Vermilionville, en plus de détailler la vie de ces Acadiens lors des siècles précédents, permet d’en apprendre davantage sur les techniques de construction de leurs maisons, sur les métiers qu’ils ont apporté ainsi que sur leur savoir faire. Petit côté intéressant, la plupart des personnes donnant vie à cette reconstitution, parlent encore français, avec un accent qui nous était totalement inconnu, pas si proche que ça du québécois pour autant, assez chantant, et quelque fois hésitant. Mais cela faisait sens à ce qu’ils expliquaient, et nous avons trouvé cela vraiment pertinent qu’ils fassent l’effort, bien que parfois, nous n’hésitions pas à basculer en anglais afin de pouvoir échanger un peu plus en détails, et de leur montrer que nous étions aussi capable de faire un pas vers eux afin de mieux les comprendre et en apprendre davantage. En visitant la petite école, nous avons appris que la volonté des Américains a été, à un moment, de défaire l’emprise de ces différentes cultures sur la Louisiane, et cela est notamment passé par une interdiction de parler et d’apprendre le français à l’école.

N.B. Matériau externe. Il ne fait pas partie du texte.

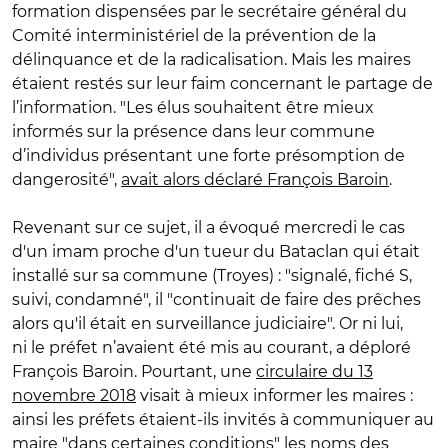
formation dispensées par le secrétaire général du
Comité interministériel de la prévention de la
délinquance et de la radicalisation. Mais les maires
étaient restés sur leur faim concernant le partage de
l’information. "Les élus souhaitent être mieux
informés sur la présence dans leur commune
d’individus présentant une forte présomption de
dangerosité",
avait alors déclaré François Baroin
.
Revenant sur ce sujet, il a évoqué mercredi le cas
d'un imam proche d'un tueur du Bataclan qui était
installé sur sa commune (Troyes) : "signalé, fiché S,
suivi, condamné", il "continuait de faire des prêches
alors qu'il était en surveillance judiciaire". Or ni lui,
ni le préfet n’avaient été mis au courant, a déploré
François Baroin. Pourtant, une
circulaire du 13
novembre 2018
visait à mieux informer les maires :
ainsi les préfets étaient-ils invités à communiquer au
maire "dans certaines conditions" les noms des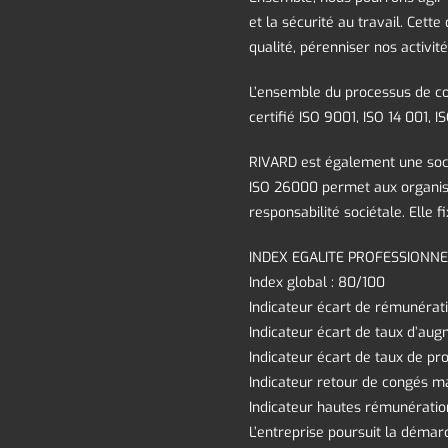
et la sécurité au travail. Cet
qualité, pérenniser nos activité
L’ensemble du processus de co
certifié ISO 9001, ISO 14 001, 
RIVARD est également une soci
ISO 26000 permet aux organisa
responsabilité sociétale. Elle fi
INDEX EGALITE PROFESSIONNEL
Index global : 80/100
Indicateur écart de rémunérati
Indicateur écart de taux d’aug
Indicateur écart de taux de pr
Indicateur retour de congés ma
Indicateur hautes rémunératio
L’entreprise poursuit la démarc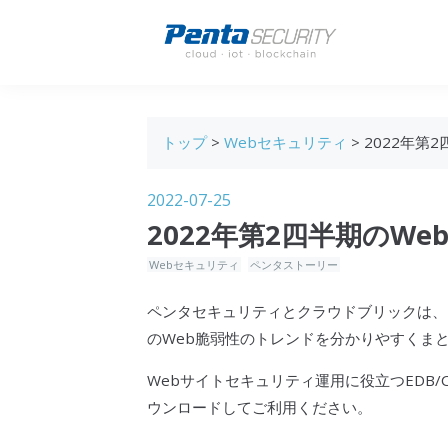
トップ
>
Webセキュリティ
> 2022年第
2022-07-25
2022年第2四半期のW
Webセキュリティ
ペンタストーリー
ペンタセキュリティ
と
クラウドブリック
は、
のWeb
脆弱性
のトレンドを分かりやすくまとめた
Webサイトセキュリティ運用に役立つEDB
ウンロードしてご利用ください。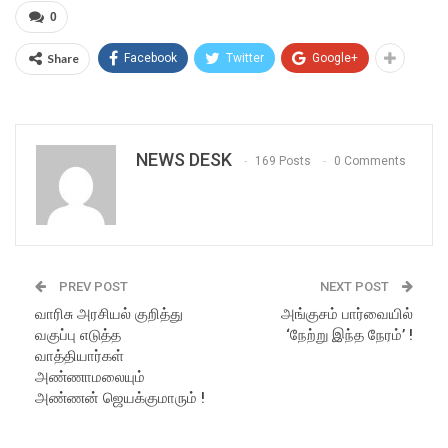
0
Share
Facebook
Twitter
Google+
NEWS DESK
169 Posts
0 Comments
PREV POST
NEXT POST
வாரிசு அரசியல் குறித்து
அங்குசம் பார்வையில்
வகுப்பு எடுத்த
‘நேற்று இந்த நேரம்’ !
வாத்தியார்கள்
அண்ணாமலையும்
அண்ணன் ஜெயக்குமாரும் !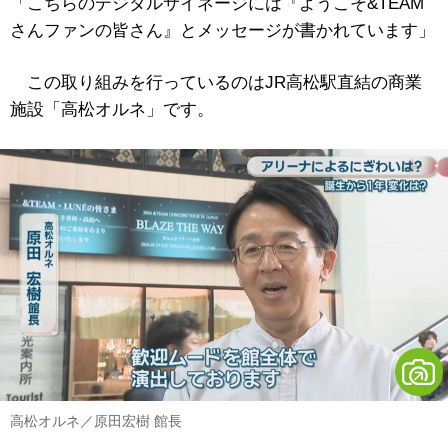
「こちらのデジタルサイネージには『ようこそ&TEAM
さんファンの皆さん』とメッセージが書かれています」
この取り組みを行っているのはJR高松駅直結の商業
施設「高松オルネ」です。
高松オルネ／原田宏樹 館長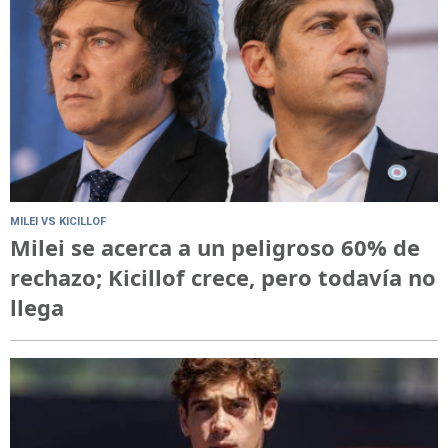
MILEI VS KICILLOF
Milei se acerca a un peligroso 60% de
rechazo; Kicillof crece, pero todavía no
llega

Pour résumer, Vermilionville, c’est un petit bout de l’Histoire des Acadiens, un village reconstitué, avec des intervenants pas tous aussi pertinents les uns que les autres, et plusieurs maisons assez vides, mais au global, pour ceux qui se donnent les moyens d’être actifs dans la découverte, il y a vraiment la possibilité d’avoir un bon aperçu de cette culture qui tend malgré tout à disparaître. Le tarif d’entrée, à 10$ par adulte, tend à nuancer les attentes que l’on pouvait en avoir. En ce qui nous concerne, plus globalement, nous n’imaginions pas ce visage de la Louisiane avant d’y arriver, nous n’en connaissions pas beaucoup sur son Histoire, et clairement ce n’était pas ce pan là dont nous avions entendu parler. Comprendre comment la mixité de population a donné le visage actuel de la Louisiane aura été l’une des satisfactions de ce voyage, en plus de tous les souvenirs qu’on s’y sera créés.